## Input
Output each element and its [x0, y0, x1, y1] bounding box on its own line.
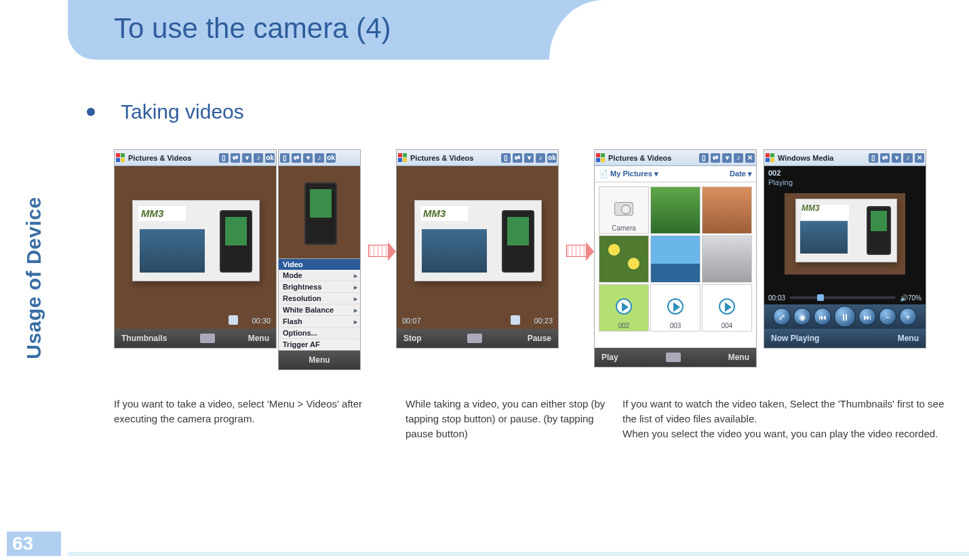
- thumbnail-image[interactable]: [650, 235, 700, 283]
- menu-item-video[interactable]: Video: [279, 259, 360, 270]
- captions-row: If you want to take a video, select 'Men…: [114, 397, 955, 441]
- volume-icon: ♪: [734, 153, 743, 163]
- menu-item-mode[interactable]: Mode▸: [279, 270, 360, 281]
- softkey-stop[interactable]: Stop: [403, 334, 422, 343]
- camera-viewfinder: MM3 00:30: [115, 166, 276, 329]
- antenna-icon: ▾: [303, 153, 313, 163]
- caption-2: While taking a video, you can either sto…: [406, 397, 622, 441]
- ok-button[interactable]: ok: [265, 153, 275, 163]
- volume-icon: ♪: [536, 153, 545, 163]
- seek-bar[interactable]: 00:03 🔊 70%: [768, 294, 922, 302]
- page-number: 63: [7, 532, 61, 556]
- volume-up-button[interactable]: +: [899, 308, 917, 325]
- submenu-arrow-icon: ▸: [354, 283, 357, 291]
- product-brand-text: MM3: [802, 203, 820, 213]
- thumbnail-image[interactable]: [702, 235, 752, 283]
- antenna-icon: ▾: [722, 153, 732, 163]
- camera-icon: [614, 202, 633, 216]
- play-pause-button[interactable]: ⏸: [834, 306, 856, 327]
- thumbnail-video[interactable]: 003: [650, 284, 700, 332]
- camera-menu-list: Video Mode▸ Brightness▸ Resolution▸ Whit…: [279, 258, 360, 351]
- ok-button[interactable]: ok: [547, 153, 557, 163]
- thumbnail-label: 004: [703, 322, 751, 329]
- video-frame: MM3: [785, 193, 905, 275]
- softkey-now-playing[interactable]: Now Playing: [771, 334, 819, 343]
- signal-icon: ▯: [699, 153, 709, 163]
- speaker-icon: 🔊: [900, 294, 908, 302]
- screenshot-row: Pictures & Videos ▯ ⇄ ▾ ♪ ok MM3 00:30: [114, 149, 926, 367]
- thumbnail-video-selected[interactable]: 002: [599, 284, 649, 332]
- previous-button[interactable]: ⏮: [814, 308, 831, 325]
- track-title: 002: [768, 169, 780, 177]
- timer-remaining: 00:23: [534, 317, 553, 325]
- ok-button[interactable]: ok: [326, 153, 336, 163]
- menu-item-white-balance[interactable]: White Balance▸: [279, 304, 360, 316]
- keyboard-icon[interactable]: [467, 334, 482, 343]
- thumbnail-image[interactable]: [702, 186, 752, 234]
- web-button[interactable]: ◉: [793, 308, 811, 325]
- keyboard-icon[interactable]: [666, 353, 681, 362]
- product-device: [220, 210, 252, 273]
- thumbnail-image[interactable]: [599, 235, 649, 283]
- titlebar: Pictures & Videos ▯ ⇄ ▾ ♪ ok: [115, 150, 276, 166]
- softkey-play[interactable]: Play: [601, 353, 618, 362]
- timer-remaining: 00:30: [252, 317, 271, 325]
- camera-viewfinder: MM3 00:07 00:23: [397, 166, 558, 329]
- sync-icon: ⇄: [292, 153, 301, 163]
- soft-key-bar: Now Playing Menu: [764, 329, 926, 348]
- softkey-menu[interactable]: Menu: [309, 355, 330, 365]
- product-brand-text: MM3: [141, 207, 163, 219]
- thumbnails-browser-body: 📄 My Pictures ▾ Date ▾ Camera 002: [595, 166, 756, 348]
- thumbnail-label: 003: [651, 322, 700, 329]
- fullscreen-button[interactable]: ⤢: [773, 308, 791, 325]
- caption-3-line1: If you want to watch the video taken, Se…: [622, 397, 955, 426]
- sort-dropdown[interactable]: Date ▾: [730, 169, 752, 178]
- close-button[interactable]: ✕: [915, 153, 924, 163]
- submenu-arrow-icon: ▸: [354, 295, 357, 302]
- sidebar-section-label: Usage of Device: [22, 197, 45, 359]
- thumbnail-camera[interactable]: Camera: [599, 186, 649, 234]
- softkey-thumbnails[interactable]: Thumbnails: [121, 334, 167, 343]
- screenshot-2-recording: Pictures & Videos ▯ ⇄ ▾ ♪ ok MM3 00:07 0…: [396, 149, 559, 348]
- playback-status: Playing: [768, 178, 793, 186]
- folder-dropdown[interactable]: 📄 My Pictures ▾: [599, 169, 658, 178]
- thumbnail-image[interactable]: [650, 186, 700, 234]
- softkey-menu[interactable]: Menu: [728, 353, 749, 362]
- menu-item-brightness[interactable]: Brightness▸: [279, 281, 360, 293]
- softkey-pause[interactable]: Pause: [528, 334, 551, 343]
- play-icon: [719, 298, 735, 315]
- close-button[interactable]: ✕: [745, 153, 755, 163]
- titlebar: Pictures & Videos ▯ ⇄ ▾ ♪ ✕: [595, 150, 756, 166]
- play-icon: [616, 298, 632, 315]
- menu-item-options[interactable]: Options...: [279, 327, 360, 339]
- arrow-2: [559, 149, 594, 353]
- softkey-menu[interactable]: Menu: [248, 334, 269, 343]
- soft-key-bar: Menu: [279, 351, 360, 369]
- menu-item-flash[interactable]: Flash▸: [279, 316, 360, 327]
- screenshot-4-media-player: Windows Media ▯ ⇄ ▾ ♪ ✕ 002 Playing MM3 …: [764, 149, 926, 348]
- windows-logo-icon: [766, 153, 775, 163]
- section-heading: Taking videos: [87, 100, 244, 123]
- menu-item-resolution[interactable]: Resolution▸: [279, 293, 360, 304]
- product-box-photo: [422, 229, 487, 273]
- volume-down-button[interactable]: −: [879, 308, 896, 325]
- menu-item-trigger-af[interactable]: Trigger AF: [279, 339, 360, 351]
- titlebar-title: Windows Media: [778, 154, 833, 162]
- soft-key-bar: Thumbnails Menu: [115, 329, 276, 348]
- product-device: [304, 182, 337, 245]
- titlebar-title: Pictures & Videos: [410, 154, 473, 162]
- screenshot-3-thumbnails: Pictures & Videos ▯ ⇄ ▾ ♪ ✕ 📄 My Picture…: [594, 149, 757, 367]
- thumbnail-video[interactable]: 004: [702, 284, 752, 332]
- menu-panel-viewfinder-slice: [279, 166, 360, 258]
- softkey-menu[interactable]: Menu: [898, 334, 919, 343]
- titlebar-title: Pictures & Videos: [608, 154, 671, 162]
- signal-icon: ▯: [501, 153, 511, 163]
- product-device: [867, 206, 891, 255]
- timer-elapsed: 00:07: [402, 317, 421, 325]
- keyboard-icon[interactable]: [200, 334, 215, 343]
- time-elapsed: 00:03: [768, 294, 785, 302]
- seek-track[interactable]: [789, 296, 896, 299]
- titlebar: Windows Media ▯ ⇄ ▾ ♪ ✕: [764, 150, 926, 166]
- arrow-right-icon: [566, 245, 587, 257]
- next-button[interactable]: ⏭: [858, 308, 876, 325]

## Goal of the exercise
Omit the pictures, then output every record exactly as given.

## Written solution
Output each element and its [x0, y0, x1, y1] bounding box on its own line.
- thumbnail-image[interactable]: [650, 235, 700, 283]
- menu-item-video[interactable]: Video: [279, 259, 360, 270]
- captions-row: If you want to take a video, select 'Men…: [114, 397, 955, 441]
- volume-icon: ♪: [734, 153, 743, 163]
- menu-item-mode[interactable]: Mode▸: [279, 270, 360, 281]
- softkey-stop[interactable]: Stop: [403, 334, 422, 343]
- camera-viewfinder: MM3 00:30: [115, 166, 276, 329]
- antenna-icon: ▾: [303, 153, 313, 163]
- caption-2: While taking a video, you can either sto…: [406, 397, 622, 441]
- ok-button[interactable]: ok: [265, 153, 275, 163]
- volume-icon: ♪: [536, 153, 545, 163]
- seek-bar[interactable]: 00:03 🔊 70%: [768, 294, 922, 302]
- page-number: 63: [7, 532, 61, 556]
- volume-up-button[interactable]: +: [899, 308, 917, 325]
- submenu-arrow-icon: ▸: [354, 283, 357, 291]
- product-brand-text: MM3: [802, 203, 820, 213]
- thumbnail-image[interactable]: [702, 235, 752, 283]
- antenna-icon: ▾: [722, 153, 732, 163]
- camera-icon: [614, 202, 633, 216]
- play-pause-button[interactable]: ⏸: [834, 306, 856, 327]
- thumbnail-video[interactable]: 003: [650, 284, 700, 332]
- camera-menu-list: Video Mode▸ Brightness▸ Resolution▸ Whit…: [279, 258, 360, 351]
- ok-button[interactable]: ok: [547, 153, 557, 163]
- thumbnail-label: 004: [703, 322, 751, 329]
- video-frame: MM3: [785, 193, 905, 275]
- softkey-now-playing[interactable]: Now Playing: [771, 334, 819, 343]
- signal-icon: ▯: [699, 153, 709, 163]
- speaker-icon: 🔊: [900, 294, 908, 302]
- screenshot-row: Pictures & Videos ▯ ⇄ ▾ ♪ ok MM3 00:30: [114, 149, 926, 367]
- thumbnail-video-selected[interactable]: 002: [599, 284, 649, 332]
- previous-button[interactable]: ⏮: [814, 308, 831, 325]
- track-title: 002: [768, 169, 780, 177]
- timer-remaining: 00:23: [534, 317, 553, 325]
- ok-button[interactable]: ok: [326, 153, 336, 163]
- menu-item-white-balance[interactable]: White Balance▸: [279, 304, 360, 316]
- keyboard-icon[interactable]: [467, 334, 482, 343]
- thumbnail-image[interactable]: [702, 186, 752, 234]
- web-button[interactable]: ◉: [793, 308, 811, 325]
- keyboard-icon[interactable]: [666, 353, 681, 362]
- product-device: [220, 210, 252, 273]
- thumbnail-image[interactable]: [599, 235, 649, 283]
- titlebar: Pictures & Videos ▯ ⇄ ▾ ♪ ok: [115, 150, 276, 166]
- softkey-play[interactable]: Play: [601, 353, 618, 362]
- timer-remaining: 00:30: [252, 317, 271, 325]
- camera-viewfinder: MM3 00:07 00:23: [397, 166, 558, 329]
- sync-icon: ⇄: [292, 153, 301, 163]
- soft-key-bar: Now Playing Menu: [764, 329, 926, 348]
- softkey-menu[interactable]: Menu: [309, 355, 330, 365]
- product-brand-text: MM3: [141, 207, 163, 219]
- thumbnails-browser-body: 📄 My Pictures ▾ Date ▾ Camera 002: [595, 166, 756, 348]
- thumbnail-label: 003: [651, 322, 700, 329]
- fullscreen-button[interactable]: ⤢: [773, 308, 791, 325]
- caption-3-line1: If you want to watch the video taken, Se…: [622, 397, 955, 426]
- sort-dropdown[interactable]: Date ▾: [730, 169, 752, 178]
- close-button[interactable]: ✕: [915, 153, 924, 163]
- submenu-arrow-icon: ▸: [354, 295, 357, 302]
- sidebar-section-label: Usage of Device: [22, 197, 45, 359]
- thumbnail-camera[interactable]: Camera: [599, 186, 649, 234]
- softkey-thumbnails[interactable]: Thumbnails: [121, 334, 167, 343]
- screenshot-2-recording: Pictures & Videos ▯ ⇄ ▾ ♪ ok MM3 00:07 0…: [396, 149, 559, 348]
- playback-status: Playing: [768, 178, 793, 186]
- folder-dropdown[interactable]: 📄 My Pictures ▾: [599, 169, 658, 178]
- thumbnail-image[interactable]: [650, 186, 700, 234]
- softkey-menu[interactable]: Menu: [728, 353, 749, 362]
- menu-item-brightness[interactable]: Brightness▸: [279, 281, 360, 293]
- softkey-pause[interactable]: Pause: [528, 334, 551, 343]
- play-icon: [719, 298, 735, 315]
- close-button[interactable]: ✕: [745, 153, 755, 163]
- titlebar: Pictures & Videos ▯ ⇄ ▾ ♪ ✕: [595, 150, 756, 166]
- play-icon: [616, 298, 632, 315]
- menu-item-options[interactable]: Options...: [279, 327, 360, 339]
- arrow-2: [559, 149, 594, 353]
- softkey-menu[interactable]: Menu: [248, 334, 269, 343]
- soft-key-bar: Menu: [279, 351, 360, 369]
- menu-item-flash[interactable]: Flash▸: [279, 316, 360, 327]
- screenshot-4-media-player: Windows Media ▯ ⇄ ▾ ♪ ✕ 002 Playing MM3 …: [764, 149, 926, 348]
- windows-logo-icon: [766, 153, 775, 163]
- section-heading: Taking videos: [87, 100, 244, 123]
- menu-item-resolution[interactable]: Resolution▸: [279, 293, 360, 304]
- product-box-photo: [422, 229, 487, 273]
- volume-down-button[interactable]: −: [879, 308, 896, 325]
- menu-item-trigger-af[interactable]: Trigger AF: [279, 339, 360, 351]
- titlebar-title: Windows Media: [778, 154, 833, 162]
- soft-key-bar: Thumbnails Menu: [115, 329, 276, 348]
- product-device: [304, 182, 337, 245]
- titlebar-title: Pictures & Videos: [410, 154, 473, 162]
- screenshot-3-thumbnails: Pictures & Videos ▯ ⇄ ▾ ♪ ✕ 📄 My Picture…: [594, 149, 757, 367]
- thumbnail-video[interactable]: 004: [702, 284, 752, 332]
- menu-panel-viewfinder-slice: [279, 166, 360, 258]
- softkey-menu[interactable]: Menu: [898, 334, 919, 343]
- titlebar-title: Pictures & Videos: [608, 154, 671, 162]
- signal-icon: ▯: [501, 153, 511, 163]
- product-device: [867, 206, 891, 255]
- timer-elapsed: 00:07: [402, 317, 421, 325]
- keyboard-icon[interactable]: [200, 334, 215, 343]
- time-elapsed: 00:03: [768, 294, 785, 302]
- seek-track[interactable]: [789, 296, 896, 299]
- titlebar: Windows Media ▯ ⇄ ▾ ♪ ✕: [764, 150, 926, 166]
- arrow-right-icon: [566, 245, 587, 257]
- next-button[interactable]: ⏭: [858, 308, 876, 325]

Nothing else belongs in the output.